Development Of The Design Software Of Ultra-precision Vibration Isolation System Based On Model Library

Ultra‐precision vibration isolation system (UVIs) is the guarantee for the generation of nano‐precision in ultra‐precision manufacturing and metrology equipment. In order to satisfy the need of rapid development of UVIS, existing design experience and data should be accumulated and reused. So it is important to develop the design software of UIVS to realize the automated design, modeling and simulation through model reuse.The requirements of UVIS has been analyzed, a combination of active and passive mode is used to meet the complex requirements of vibration isolation and positioning. Typical passive active components such as air spring and voice coil motor, etc. are analyzed and their mathematic model was built. Besides, the control system is analyzed in detail, vertical and horizontal positioning control is achieved through relative displacement feedback and vibration control is achieved by absolute velocity feedback.The mechanism of model reuse is employed to realize rapid design of UVIS and the reusability of the vibration system model and its implementation method is discussed. Dynamic models of typical components, control algorithms and the simulation model of vibration isolation components are built using the object‐oriented and narrative modelinglanguage Modelica. The model library of UVIS is established as the basis of rapid modeling and simulation.A Software platform is designed based on C++Builder. This platform abstracts and encapsulates the model library using object-oriented method, presenting a friendly interaction form for users.
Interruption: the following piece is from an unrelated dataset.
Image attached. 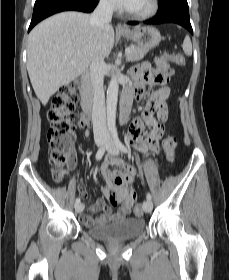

Users can realize the design of vibration system configuration, optimization design of the isolators, and the modification and replacement of the basic models by simple operations. The software platform builds the dynamic model of vibration isolation system in an automated way through the command stream scripts in Mworks, increasing the efficiency. The design of a certain vibration isolation system is realized through software operation, verifying the effectiveness of the software based design of vibration system. And the accuracy of the model is verified through the comparison of simulation and experiments. The model library designed has open interfaces and can be expanded and improved through the use of the software platform, providing a basis for follow‐up work.